When measuring surface defects on large or complex components inspectors are faced with a dilemma.
High resolution measurement systems are typically confined to a stand in a metrology lab, making them unable to measure large components. These system are also too susceptible to vibration to be used on a factory floor. Handheld depth gauges afford inspectors more flexibility, but gauges lack the resolution to make repeatable measurements.
To overcome this problem inspectors typically employ two methods. First, they can visually compare defects to known standards, which is a fast and simple option. However, this method is neither repeatable nor accurate and it offers little help in measuring defects that cannot be seen directly.

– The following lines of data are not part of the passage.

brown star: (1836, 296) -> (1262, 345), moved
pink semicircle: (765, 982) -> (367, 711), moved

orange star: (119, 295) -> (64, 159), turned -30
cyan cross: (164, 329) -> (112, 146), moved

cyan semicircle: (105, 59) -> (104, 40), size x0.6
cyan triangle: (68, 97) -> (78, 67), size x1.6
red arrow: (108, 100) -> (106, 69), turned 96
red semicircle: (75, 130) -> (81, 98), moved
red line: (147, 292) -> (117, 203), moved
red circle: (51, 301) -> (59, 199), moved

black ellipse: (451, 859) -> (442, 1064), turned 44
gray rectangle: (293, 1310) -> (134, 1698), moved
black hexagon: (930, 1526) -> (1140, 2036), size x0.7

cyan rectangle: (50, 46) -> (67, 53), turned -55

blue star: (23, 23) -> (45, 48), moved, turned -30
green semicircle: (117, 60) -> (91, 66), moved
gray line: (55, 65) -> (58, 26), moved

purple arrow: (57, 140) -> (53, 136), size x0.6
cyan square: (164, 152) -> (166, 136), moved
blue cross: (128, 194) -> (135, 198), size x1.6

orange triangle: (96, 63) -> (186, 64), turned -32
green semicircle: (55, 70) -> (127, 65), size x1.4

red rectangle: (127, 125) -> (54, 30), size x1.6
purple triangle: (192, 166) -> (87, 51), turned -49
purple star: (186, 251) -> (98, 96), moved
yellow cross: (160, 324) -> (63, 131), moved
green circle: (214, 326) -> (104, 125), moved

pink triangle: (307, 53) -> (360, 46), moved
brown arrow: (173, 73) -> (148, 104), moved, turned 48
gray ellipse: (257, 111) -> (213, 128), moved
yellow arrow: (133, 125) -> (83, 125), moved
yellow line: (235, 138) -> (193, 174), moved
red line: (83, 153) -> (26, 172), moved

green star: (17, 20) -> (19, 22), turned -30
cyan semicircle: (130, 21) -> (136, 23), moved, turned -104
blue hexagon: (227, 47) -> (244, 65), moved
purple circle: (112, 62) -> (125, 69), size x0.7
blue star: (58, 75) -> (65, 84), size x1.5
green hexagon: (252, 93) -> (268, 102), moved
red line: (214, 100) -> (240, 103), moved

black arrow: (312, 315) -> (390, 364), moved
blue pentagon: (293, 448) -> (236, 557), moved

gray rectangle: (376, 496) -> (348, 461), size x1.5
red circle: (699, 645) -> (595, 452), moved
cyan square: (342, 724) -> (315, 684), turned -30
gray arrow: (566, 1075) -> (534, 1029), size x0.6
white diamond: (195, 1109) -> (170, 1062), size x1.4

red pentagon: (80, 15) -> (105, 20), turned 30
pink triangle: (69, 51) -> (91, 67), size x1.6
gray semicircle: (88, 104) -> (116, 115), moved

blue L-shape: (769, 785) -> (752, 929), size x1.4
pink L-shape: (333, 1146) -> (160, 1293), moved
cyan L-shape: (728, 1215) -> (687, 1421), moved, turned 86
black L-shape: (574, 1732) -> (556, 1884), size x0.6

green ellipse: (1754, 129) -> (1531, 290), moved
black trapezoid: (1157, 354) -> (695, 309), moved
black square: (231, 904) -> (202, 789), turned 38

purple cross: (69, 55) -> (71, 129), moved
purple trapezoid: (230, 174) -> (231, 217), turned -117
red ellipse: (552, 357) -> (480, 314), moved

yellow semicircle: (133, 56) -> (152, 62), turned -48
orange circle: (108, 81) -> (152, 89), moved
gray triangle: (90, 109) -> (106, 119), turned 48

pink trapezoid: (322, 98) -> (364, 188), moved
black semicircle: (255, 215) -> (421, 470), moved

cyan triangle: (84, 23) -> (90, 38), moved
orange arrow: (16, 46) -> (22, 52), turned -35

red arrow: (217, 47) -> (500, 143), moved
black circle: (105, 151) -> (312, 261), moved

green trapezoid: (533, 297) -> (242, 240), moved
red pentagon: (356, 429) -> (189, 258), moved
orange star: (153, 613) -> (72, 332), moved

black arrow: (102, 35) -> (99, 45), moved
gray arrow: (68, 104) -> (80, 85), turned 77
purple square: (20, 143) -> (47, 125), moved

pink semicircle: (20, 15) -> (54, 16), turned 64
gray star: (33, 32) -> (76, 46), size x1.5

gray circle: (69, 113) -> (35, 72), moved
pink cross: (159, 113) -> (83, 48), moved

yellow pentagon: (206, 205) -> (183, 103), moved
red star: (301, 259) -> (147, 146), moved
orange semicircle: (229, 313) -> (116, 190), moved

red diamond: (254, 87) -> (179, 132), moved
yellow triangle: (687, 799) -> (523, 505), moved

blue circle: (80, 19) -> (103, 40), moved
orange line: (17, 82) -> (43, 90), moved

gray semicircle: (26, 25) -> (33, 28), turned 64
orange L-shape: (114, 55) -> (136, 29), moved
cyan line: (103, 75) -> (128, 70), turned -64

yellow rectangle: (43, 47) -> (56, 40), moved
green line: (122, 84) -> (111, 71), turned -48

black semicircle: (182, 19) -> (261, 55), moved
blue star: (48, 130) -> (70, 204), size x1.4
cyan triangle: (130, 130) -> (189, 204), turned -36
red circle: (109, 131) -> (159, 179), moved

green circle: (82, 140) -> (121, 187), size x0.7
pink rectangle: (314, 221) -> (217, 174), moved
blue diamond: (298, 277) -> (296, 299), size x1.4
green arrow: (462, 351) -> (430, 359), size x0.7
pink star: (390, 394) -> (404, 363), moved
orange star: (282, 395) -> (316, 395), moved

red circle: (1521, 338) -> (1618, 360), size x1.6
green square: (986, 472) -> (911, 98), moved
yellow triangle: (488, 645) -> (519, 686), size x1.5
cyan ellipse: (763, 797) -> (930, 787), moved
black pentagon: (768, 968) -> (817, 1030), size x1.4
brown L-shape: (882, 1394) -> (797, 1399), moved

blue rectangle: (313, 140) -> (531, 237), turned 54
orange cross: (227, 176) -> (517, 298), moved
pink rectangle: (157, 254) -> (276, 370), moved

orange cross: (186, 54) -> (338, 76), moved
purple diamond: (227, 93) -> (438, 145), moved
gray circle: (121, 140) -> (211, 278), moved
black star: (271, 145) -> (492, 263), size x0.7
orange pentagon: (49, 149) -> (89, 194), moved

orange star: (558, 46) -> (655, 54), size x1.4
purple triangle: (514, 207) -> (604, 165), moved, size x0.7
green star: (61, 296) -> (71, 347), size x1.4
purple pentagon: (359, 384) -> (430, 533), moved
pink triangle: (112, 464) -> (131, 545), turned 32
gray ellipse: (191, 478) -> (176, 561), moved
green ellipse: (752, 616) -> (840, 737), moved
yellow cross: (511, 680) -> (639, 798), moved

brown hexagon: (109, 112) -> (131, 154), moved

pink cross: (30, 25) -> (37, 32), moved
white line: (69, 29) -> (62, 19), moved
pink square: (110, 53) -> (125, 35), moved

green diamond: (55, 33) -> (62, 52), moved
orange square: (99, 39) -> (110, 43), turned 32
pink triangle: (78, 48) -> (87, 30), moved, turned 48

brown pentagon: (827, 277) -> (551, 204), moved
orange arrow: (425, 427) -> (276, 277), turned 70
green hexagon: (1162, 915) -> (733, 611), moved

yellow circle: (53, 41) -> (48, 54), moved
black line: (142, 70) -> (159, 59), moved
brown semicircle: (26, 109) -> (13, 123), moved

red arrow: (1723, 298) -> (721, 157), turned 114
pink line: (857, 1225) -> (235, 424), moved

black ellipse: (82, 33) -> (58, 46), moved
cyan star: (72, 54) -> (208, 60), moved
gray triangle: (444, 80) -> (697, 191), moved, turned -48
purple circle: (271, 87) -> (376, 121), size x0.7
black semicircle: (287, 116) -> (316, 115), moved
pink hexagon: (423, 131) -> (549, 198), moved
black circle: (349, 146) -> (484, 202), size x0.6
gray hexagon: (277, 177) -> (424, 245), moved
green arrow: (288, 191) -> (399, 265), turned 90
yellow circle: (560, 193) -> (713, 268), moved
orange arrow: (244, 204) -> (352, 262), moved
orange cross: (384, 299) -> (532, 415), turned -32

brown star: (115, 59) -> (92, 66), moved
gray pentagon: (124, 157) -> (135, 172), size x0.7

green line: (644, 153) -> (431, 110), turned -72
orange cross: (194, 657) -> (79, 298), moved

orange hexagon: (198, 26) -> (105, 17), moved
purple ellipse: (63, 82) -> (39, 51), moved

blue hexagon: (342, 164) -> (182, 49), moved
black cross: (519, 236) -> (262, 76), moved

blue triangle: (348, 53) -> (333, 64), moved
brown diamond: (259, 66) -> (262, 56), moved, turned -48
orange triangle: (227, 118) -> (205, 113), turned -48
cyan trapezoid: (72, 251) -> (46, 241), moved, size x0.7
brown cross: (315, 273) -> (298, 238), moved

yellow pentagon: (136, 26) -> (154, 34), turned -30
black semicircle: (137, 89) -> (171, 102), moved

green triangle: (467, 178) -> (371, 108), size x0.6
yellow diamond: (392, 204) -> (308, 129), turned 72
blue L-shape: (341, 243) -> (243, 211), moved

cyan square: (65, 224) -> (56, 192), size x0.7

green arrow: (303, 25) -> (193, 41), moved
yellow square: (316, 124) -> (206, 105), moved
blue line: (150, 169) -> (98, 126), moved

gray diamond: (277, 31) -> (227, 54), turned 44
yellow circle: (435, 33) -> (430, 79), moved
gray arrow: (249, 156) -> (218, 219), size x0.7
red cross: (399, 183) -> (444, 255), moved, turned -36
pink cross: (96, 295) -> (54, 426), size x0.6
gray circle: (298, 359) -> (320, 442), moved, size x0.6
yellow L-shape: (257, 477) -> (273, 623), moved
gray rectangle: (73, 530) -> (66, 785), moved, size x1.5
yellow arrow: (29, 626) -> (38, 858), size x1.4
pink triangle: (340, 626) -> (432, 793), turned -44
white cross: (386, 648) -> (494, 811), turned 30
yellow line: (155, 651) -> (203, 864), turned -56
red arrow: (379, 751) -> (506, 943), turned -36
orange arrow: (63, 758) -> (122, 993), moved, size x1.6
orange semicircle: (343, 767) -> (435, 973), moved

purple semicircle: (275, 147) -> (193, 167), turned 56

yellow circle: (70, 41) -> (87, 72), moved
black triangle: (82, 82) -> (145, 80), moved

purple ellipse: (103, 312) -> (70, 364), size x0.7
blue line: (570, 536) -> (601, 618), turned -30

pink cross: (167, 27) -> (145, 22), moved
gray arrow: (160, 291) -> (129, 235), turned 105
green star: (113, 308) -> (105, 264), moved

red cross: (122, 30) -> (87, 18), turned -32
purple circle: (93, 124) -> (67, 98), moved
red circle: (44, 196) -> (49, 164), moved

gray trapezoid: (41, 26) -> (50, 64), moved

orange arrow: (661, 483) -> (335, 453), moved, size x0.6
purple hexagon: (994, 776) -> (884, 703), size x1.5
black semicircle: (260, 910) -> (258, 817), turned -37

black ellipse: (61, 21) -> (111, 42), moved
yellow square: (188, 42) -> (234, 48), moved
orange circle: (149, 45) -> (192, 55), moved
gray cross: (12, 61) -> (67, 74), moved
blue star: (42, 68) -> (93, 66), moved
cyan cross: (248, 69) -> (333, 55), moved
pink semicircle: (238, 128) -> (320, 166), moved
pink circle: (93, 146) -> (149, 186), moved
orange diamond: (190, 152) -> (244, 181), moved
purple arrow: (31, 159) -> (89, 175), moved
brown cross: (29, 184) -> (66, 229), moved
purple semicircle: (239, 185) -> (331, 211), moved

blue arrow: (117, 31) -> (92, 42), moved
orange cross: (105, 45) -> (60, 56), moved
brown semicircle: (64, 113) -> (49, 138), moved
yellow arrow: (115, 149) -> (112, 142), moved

The second method is to create a rubber or silicone replica of the surface to be measured. After curing, the replica can be removed and imaged with an optical comparator, or measured on higher resolution stylus or optical systems. The process is slow, however, taking up to an hour to mix and apply the material, wait for curing, removing the replica and measuring. The lengthy process greatly limits the number of areas that can be inspected. The method is also subject to many variables in how the replica is prepared and measured.
The new 4D InSpec Surface Gauge was developed to address the problem of measuring defects on large and complex components in a shop floor environment. The gauge uses a patented optical design that enables non-contact measurement of features from 0.1 to 100 mils deep or tall. Acquisition time is measured in milliseconds, making the gauge immune to vibration and therefore capable of handheld operation.
The 4D InSpec unique design allows inspectors to measure defects in corners, on radii, under flanges, and across large surfaces—effectively making replication a thing of the past. A fold mirror attachment allows measurements in extremely narrow areas or inside of bores, where even replication would prove difficult.
The 4D InSpec software is able to automatically removed the overall curvature of a surface in order to accurately report the depth, volume and slopes of defects. The software also includes 2D and 3D displays and feature analysis to provide more information on each defect. Where a replica may need to be cross-sectioned in order to measure its interior; with the 4D InSpec, an inspector can simply draw cursors on the touch-screen interface to instantly view a cross-section.
The 4D InSpec can be used with a battery power pack and portable computer station to bring measurement wherever it is required. In a factory setting QC personnel can use the instrument anywhere on the line. In repair facilities it can be used to measure large components in situ, cutting down on handling time and potential handling damage.